In this paper, we develop an agent-based model capable of jointly describing the epidemic and economic effects of measures aimed at containing the COVID-19 pandemic. We show that the calibrated model replicates the economic and epidemic dynamics in Germany in the first 6 months after the COVID-19 outbreak well and employ the model to compare the effects of different alternative policy approaches. Our analysis identifies an efficiency frontier of policies with respect to induced expected virus mortality and GDP loss and shows that policies on that frontier are characterized by small incidence thresholds and that policies with continuous weak lockdowns are close to that frontier as well. Policies characterized by switches between strict lockdowns and full openings based on large incidence thresholds are strictly dominated by frontier policies and also give rise to substantially larger ex ante uncertainty about the actual economic loss to be induced by the policy. We also show that most of these insights are robust with respect to variations of the pandemic scenarios.

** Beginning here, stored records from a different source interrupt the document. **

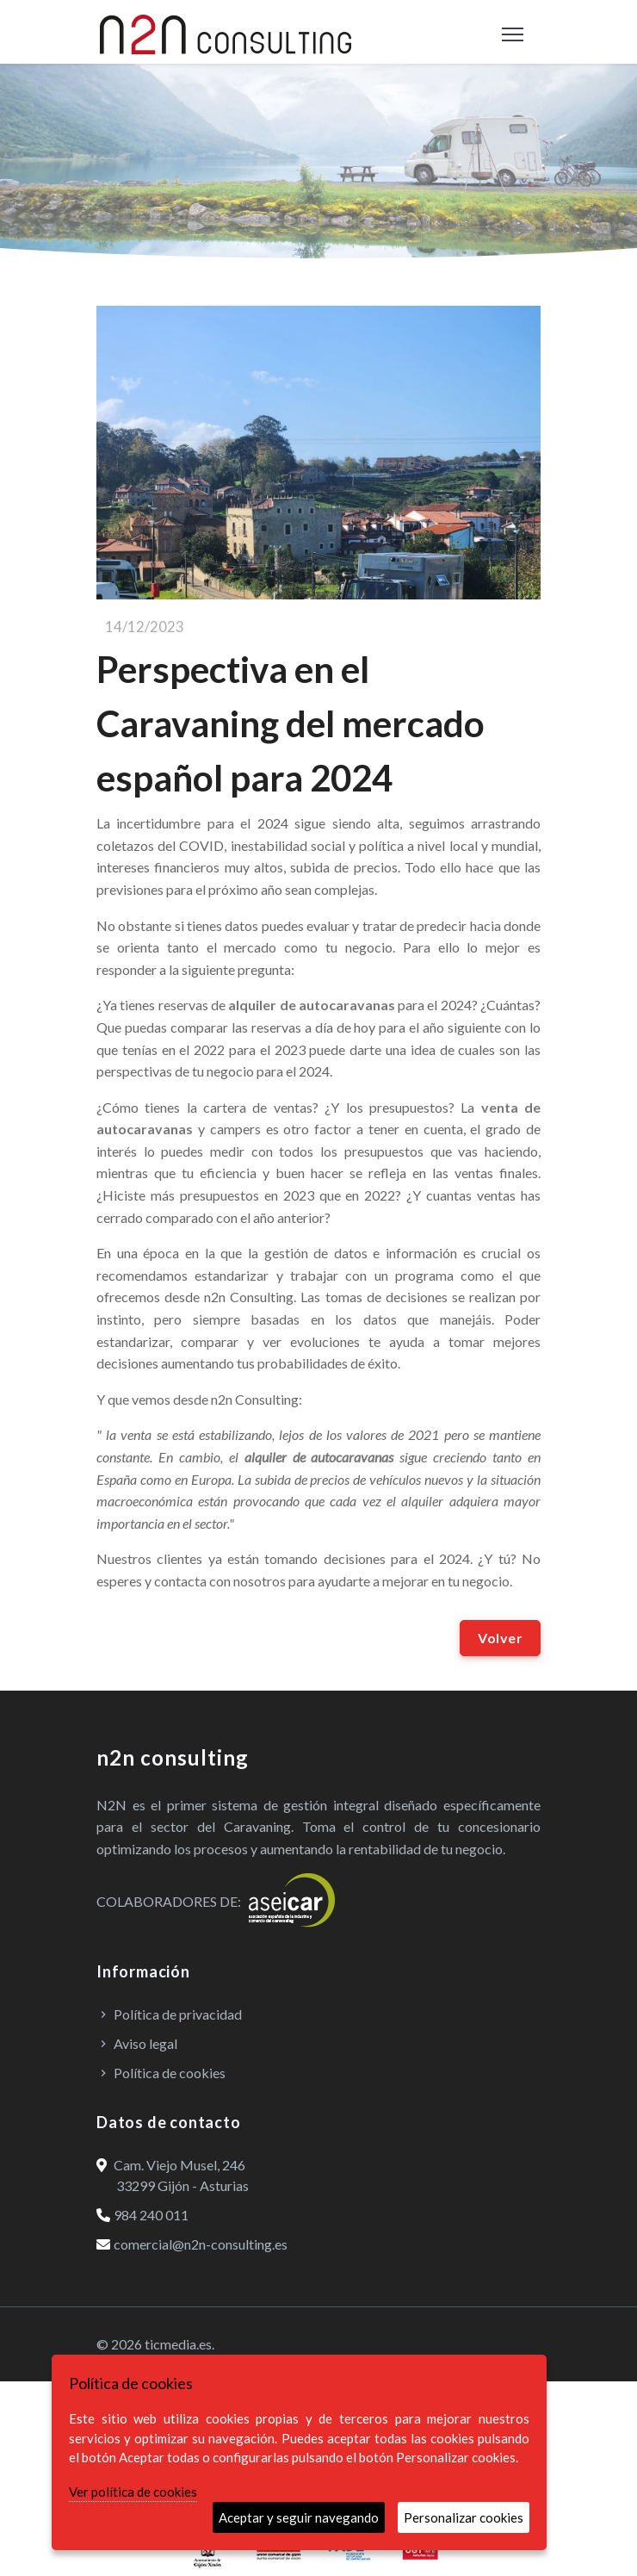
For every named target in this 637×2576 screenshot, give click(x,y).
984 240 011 (142, 2215)
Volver (500, 1637)
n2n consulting (172, 1757)
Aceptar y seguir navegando (299, 2517)
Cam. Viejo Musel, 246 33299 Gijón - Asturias (172, 2175)
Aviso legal (136, 2043)
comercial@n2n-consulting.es (192, 2244)
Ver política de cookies (133, 2491)
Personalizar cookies (463, 2517)
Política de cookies (161, 2072)
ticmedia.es (178, 2344)
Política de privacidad (169, 2014)
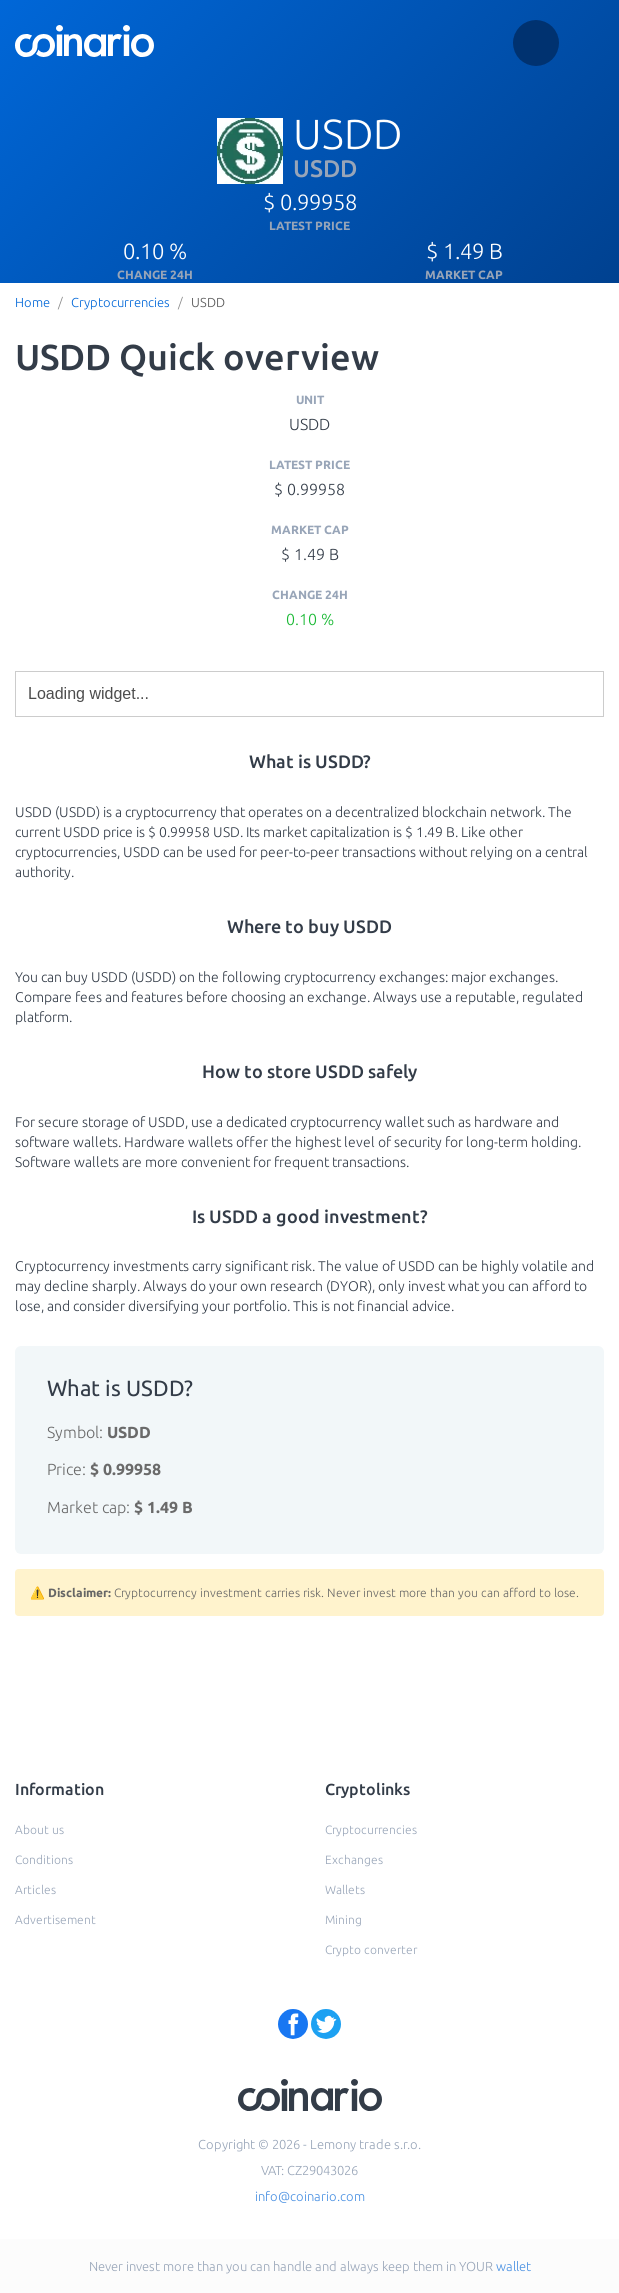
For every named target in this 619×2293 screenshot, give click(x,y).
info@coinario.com (310, 2196)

Whereas these results have been obtained in calibration of the model based on German data and the COVID-19 pandemic, the mechanisms underlying our findings clearly apply more generally such that these policy insights should carry over to other economies with a similar structure as well as to other pandemics driven by similar kinds of virus transmission.

From a methodological perspective, this approach, which explicitly captures individual interactions related to economic activities, allows us to jointly study the epidemiological and economic effects of different containment measures and to shed light on the interplay between economic activity and propagation of the virus. Due to the flexible microstructure of our model and the explicit representation of virus transmission through interactions between agents, our analysis can be extended in many directions, such as incorporating heterogeneity of infection probabilities across individuals, a social network structure, or different vaccination strategies.